Door de bevolkingsdichtheid hebben wij altijd voorgelopen op de uitrol van toepassingen bijvoorbeeld kabel tv, gasaansluitingen, etc. Gezien onze noorderburen over ongeveer dezelfde voorwaarden beschikken als wij (lees we wonen in een dichtbevolkt gebied en met veel industrie) zou ook hier de samenwerking veel inniger moeten zijn. Onze politici zouden de handen in elkaar kunnen slaan om zo innovatieve projecten samen te doen.

Ook was ik afgelopen vrijdag even in Brussel om het 15-jarig bestaan bij te wonen van ODE (Organisatie voor Duurzame Energie) daar zij toch ook een van de eerste waren om zich te organiseren. Ook hier was de opkomst in het gebouw van het Vlaams parlement behoorlijk groot, alleen was de namiddag wat steriel qua inhoud. Het afsluitend debat was strak georkestreerd, maar veel communicatie over en weer met het publiek was er niet.
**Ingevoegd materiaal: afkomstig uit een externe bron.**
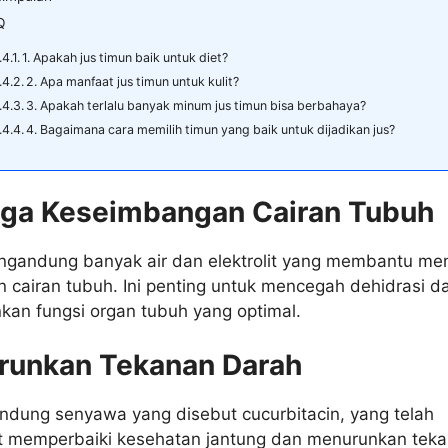
Q
1. Apakah jus timun baik untuk diet?
2. Apa manfaat jus timun untuk kulit?
3. Apakah terlalu banyak minum jus timun bisa berbahaya?
4. Bagaimana cara memilih timun yang baik untuk dijadikan jus?
aga Keseimbangan Cairan Tubuh
ngandung banyak air dan elektrolit yang membantu me
cairan tubuh. Ini penting untuk mencegah dehidrasi d
an fungsi organ tubuh yang optimal.
runkan Tekanan Darah
dung senyawa yang disebut cucurbitacin, yang telah
at memperbaiki kesehatan jantung dan menurunkan tek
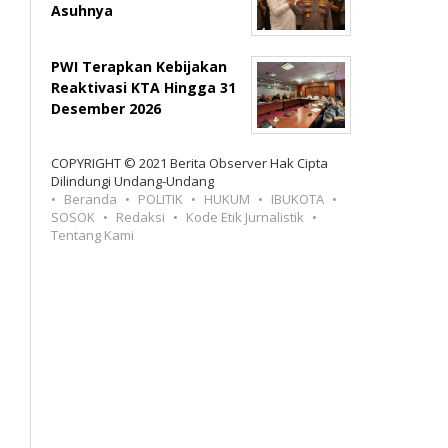
Asuhnya
PWI Terapkan Kebijakan
Reaktivasi KTA Hingga 31
Desember 2026
COPYRIGHT © 2021 Berita Observer Hak Cipta
Dilindungi Undang-Undang
Beranda
POLITIK
HUKUM
IBUKOTA
SOSOK
Redaksi
Kode Etik Jurnalistik
Tentang Kami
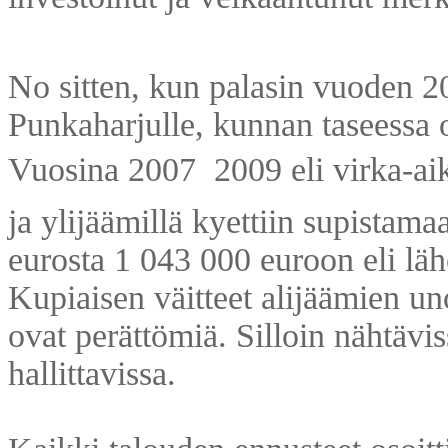
No sitten, kun palasin vuoden 2
Punkaharjulle, kunnan taseessa o
Vuosina 2007  2009 eli virka-aik
ja ylijäämillä kyettiin supistama
eurosta 1 043 000 euroon eli lä
Kupiaisen väitteet alijäämien u
ovat perättömiä. Silloin nähtävis
hallittavissa.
De rode draad van de namiddag (buiten dus de viering van 15 jaar bestaan) ging over de vraagstelling of 100% duurzaam mogelijk zou zijn tegen 2050. Een echt antwoord is er niet gegeven op deze stelling of toch geen onderbouwde. Kan ook niet daar we vandaag nog niet over alle antwoorden beschikken (zowel technisch als economisch) om dit waar te maken. De verdienste van deze doelstelling is dat hij ambitieus is en je de doelen voor jezelf altijd verder moet leggen dan dat ze haalbaar zijn.

Dat onze zware industrie hier tot nader order buiten valt met de huidige technologieën werd niet aan bod gebracht, nochtans maken bijvoorbeeld de tien grootste verbruikers in België al 20% uit van het elektriciteitsverbruik en de top 1500 is al goed voor 50% van het verbruik.  Dat deze grootste verbruikers 24 uur per dag op volle kracht draaien maakt het ook niet evident om met de beschikbare duurzame technologieën tot een economisch volwaardig alternatief te komen. Ook de massale hoeveelheid energie die op een site soms nodig is (sommige verbruiken tussen de 500 Gwh en 1 Twh per jaar) maakt duurzame alternatieven schaars of onmogelijk.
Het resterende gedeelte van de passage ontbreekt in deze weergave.